I have a general question for anybody. 4 mutations were required for the virus to attach to the Omp protein. Had the virus also - in the past I presume - also mutated to attach to the LamB?
I don’t know the answer to that, but it is entirely possible. At least in modern times, lambda phage was only known to attach to LamB:
Lenski says, “Natural selection did its thing, in other words, discovering mutations that provided an advantage to the viruses.”
He brings up natural selection and “advantage to the viruses”. Was there some kind of threat to the virus if it did not mutate?
The bacteria they were using did not have LamB on their surface. If the virus does not have anywhere to attach to the bacteria then it can’t inject its genome into the bacteria and replicate. The virus wasn’t threatened directly, but it had nowhere to reproduce. However, mutations in the virus did allow it to bind to OmpF, a different protein on the surface of the bacteria. Only the viruses with this mutation could reproduce which is how selection works.

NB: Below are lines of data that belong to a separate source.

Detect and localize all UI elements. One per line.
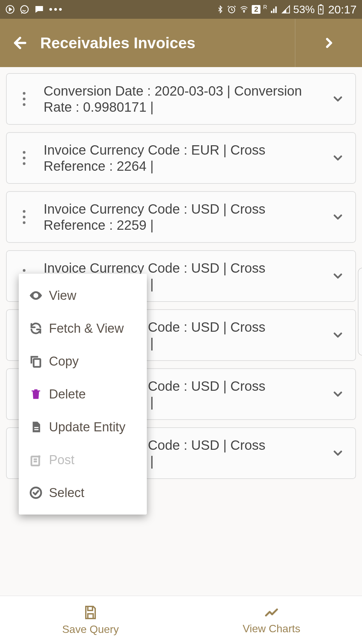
message-icon bbox=[34, 4, 44, 14]
menu-label: Select bbox=[49, 486, 84, 500]
item-summary: Conversion Date : 2020-03-03 | Conversio… bbox=[34, 83, 328, 115]
menu-label: Copy bbox=[49, 354, 79, 369]
button-label: View Charts bbox=[243, 623, 300, 635]
svg-point-7 bbox=[23, 92, 25, 95]
save-icon bbox=[82, 604, 99, 621]
signal-icon bbox=[270, 5, 279, 14]
chevron-down-icon bbox=[331, 151, 345, 165]
battery-charging-icon bbox=[317, 4, 324, 14]
context-menu: View Fetch & View Copy Delete Update Ent… bbox=[19, 274, 147, 515]
button-label: Save Query bbox=[62, 623, 119, 636]
bottom-bar: Save Query View Charts bbox=[0, 596, 362, 644]
menu-view[interactable]: View bbox=[19, 279, 147, 312]
svg-rect-30 bbox=[34, 427, 39, 428]
eye-icon bbox=[28, 288, 44, 303]
svg-point-15 bbox=[23, 221, 25, 224]
battery-percent: 53% bbox=[293, 3, 315, 16]
arrow-left-icon bbox=[11, 34, 29, 52]
item-expand-button[interactable] bbox=[328, 269, 348, 283]
menu-label: Update Entity bbox=[49, 420, 125, 434]
item-summary: Invoice Currency Code : EUR | Cross Refe… bbox=[34, 142, 328, 174]
item-more-button[interactable] bbox=[14, 210, 34, 224]
network-triangle-icon bbox=[281, 5, 291, 14]
svg-rect-29 bbox=[34, 359, 40, 367]
svg-point-9 bbox=[23, 103, 25, 106]
save-query-button[interactable]: Save Query bbox=[0, 604, 181, 636]
list-item[interactable]: Invoice Currency Code : EUR | Cross Refe… bbox=[6, 132, 356, 184]
item-expand-button[interactable] bbox=[328, 210, 348, 224]
chevron-down-icon bbox=[331, 387, 345, 401]
copy-icon bbox=[28, 354, 44, 369]
menu-label: Fetch & View bbox=[49, 321, 124, 336]
forward-button[interactable] bbox=[295, 19, 362, 67]
item-expand-button[interactable] bbox=[328, 387, 348, 401]
bluetooth-icon bbox=[216, 5, 224, 14]
item-more-button[interactable] bbox=[14, 151, 34, 165]
svg-point-2 bbox=[21, 6, 28, 13]
alarm-icon bbox=[227, 5, 236, 14]
back-button[interactable] bbox=[0, 34, 40, 52]
svg-marker-1 bbox=[9, 8, 12, 11]
menu-update-entity[interactable]: Update Entity bbox=[19, 411, 147, 443]
menu-fetch-view[interactable]: Fetch & View bbox=[19, 312, 147, 345]
item-expand-button[interactable] bbox=[328, 92, 348, 106]
page-title: Receivables Invoices bbox=[40, 34, 295, 52]
sim-badge: 2 bbox=[252, 5, 260, 14]
menu-delete[interactable]: Delete bbox=[19, 378, 147, 411]
svg-point-13 bbox=[23, 210, 25, 213]
clock-time: 20:17 bbox=[328, 3, 357, 16]
check-circle-icon bbox=[28, 485, 44, 500]
more-vertical-icon bbox=[22, 151, 26, 165]
svg-point-10 bbox=[23, 151, 25, 154]
menu-label: Delete bbox=[49, 387, 86, 401]
svg-rect-6 bbox=[319, 4, 322, 5]
more-vertical-icon bbox=[22, 92, 26, 106]
status-right: 2 R 53% 20:17 bbox=[216, 3, 357, 16]
side-drawer-handle[interactable] bbox=[358, 268, 362, 356]
signal-roaming-label: R bbox=[263, 4, 267, 10]
content-area: Conversion Date : 2020-03-03 | Conversio… bbox=[0, 67, 362, 596]
app-bar: Receivables Invoices bbox=[0, 19, 362, 67]
post-icon bbox=[28, 452, 44, 468]
item-expand-button[interactable] bbox=[328, 151, 348, 165]
chevron-right-icon bbox=[322, 36, 336, 50]
menu-label: Post bbox=[49, 453, 74, 467]
menu-label: View bbox=[49, 288, 76, 303]
svg-point-16 bbox=[23, 269, 25, 272]
refresh-icon bbox=[28, 321, 44, 336]
item-expand-button[interactable] bbox=[328, 328, 348, 342]
whatsapp-icon bbox=[19, 4, 29, 14]
svg-point-12 bbox=[23, 162, 25, 165]
svg-point-8 bbox=[23, 98, 25, 100]
document-icon bbox=[28, 419, 44, 435]
chevron-down-icon bbox=[331, 328, 345, 342]
trash-icon bbox=[28, 386, 44, 402]
wifi-icon bbox=[239, 5, 249, 13]
menu-post: Post bbox=[19, 443, 147, 476]
svg-rect-31 bbox=[34, 429, 39, 430]
chart-line-icon bbox=[262, 605, 281, 620]
menu-copy[interactable]: Copy bbox=[19, 345, 147, 378]
status-left: ••• bbox=[5, 4, 64, 15]
chevron-down-icon bbox=[331, 92, 345, 106]
chevron-down-icon bbox=[331, 446, 345, 460]
item-more-button[interactable] bbox=[14, 92, 34, 106]
item-summary: Invoice Currency Code : USD | Cross Refe… bbox=[34, 201, 328, 233]
view-charts-button[interactable]: View Charts bbox=[181, 605, 362, 635]
list-item[interactable]: Conversion Date : 2020-03-03 | Conversio… bbox=[6, 73, 356, 125]
play-circle-icon bbox=[5, 5, 15, 14]
chevron-down-icon bbox=[331, 269, 345, 283]
more-vertical-icon bbox=[22, 210, 26, 224]
more-dots-icon: ••• bbox=[49, 4, 64, 15]
svg-point-14 bbox=[23, 216, 25, 218]
svg-point-11 bbox=[23, 157, 25, 159]
menu-select[interactable]: Select bbox=[19, 476, 147, 509]
status-bar: ••• 2 R 53% 20:17 bbox=[0, 0, 362, 19]
svg-point-28 bbox=[35, 294, 37, 297]
list-item[interactable]: Invoice Currency Code : USD | Cross Refe… bbox=[6, 191, 356, 243]
chevron-down-icon bbox=[331, 210, 345, 224]
svg-point-4 bbox=[244, 11, 245, 12]
item-expand-button[interactable] bbox=[328, 446, 348, 460]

Lenski said, " This evolved lambda virus could now infect E. coli cells through the original receptor, LamB, or this new one, OmpF" …
…but you said, the LamB receptor was now absent. Were both in fact present or not?
After further reading, LamB was present in very low amounts which allowed for a very low level of viral replication:
However, there were other proteins on the surface of the bacteria that were much more numerous. One of those was OmpF. The virus was able to replicate much faster if it bound to that bacterial surface protein.
So the virus was able to bind to both LamB and OmpF. The viruses that were able to bind to both reproduced at a much higher rate because LamB was in such low amounts on the bacterial surface.
Lenski states, " Of course, E. coli doesn’t make LamB for the sake of the virus."
How are we certain of this? Not a trick question. Are we certain that the bacteria do not in fact work somehow with the virus to ‘invite’ an infection.
It states the function of LamB right there in the article:
Getting sugars into the bacteria where they can be used for food is a very important function.
Was the OmpF a new receptor port? If yes, how did it come about?
OmpF already existed on the surface of the bacteria. The virus mutated so that it could bind to the already existing OmpF.
What does Lenski mean here
“LamB, or this new one, OmpF”
He means the old target vs. the new target. The virus used to bind to LamB, but now it has a new target in OmpF.
Is evolution about ascendancy? or mere survival?
Evolution is not about ascendancy. Ascendancy is a subjective human value judgment. Evolution is simply the inevitable result of organisms who reproduce with mutations and compete for limited resources. When those two conditions are met you will get evolution.
Which were what [for the virus] in this experiment?
Bacteria are the limited resource in this experiment.
And the bacteria in turn are limited by the available nutrients.
Exactly. With the added pressure of phage (aka bacterial virus), those bacteria that were able to reduce phage infection were better able to acquire nutrients. This is why the authors saw mutations in the bacteria’s malT gene that reduced surface expression of LamB, the protein the phage were using to infect the bacteria.
In the article Lenski refers to finite numbers of genetic materials available to the virus. Genes, codons, DNA bases, amino acids. The experiment ultimately centered on 4 mutations, also a finite number. In your opinion, do you believe that since only finite genetic resources exist for the lambda virus, that we might only expect a finite number of mutations to be expressed no matter the number of environments for natural selection to operate?
The number of mutations will always be limited by the number of virus since mutations occur at a certain rate.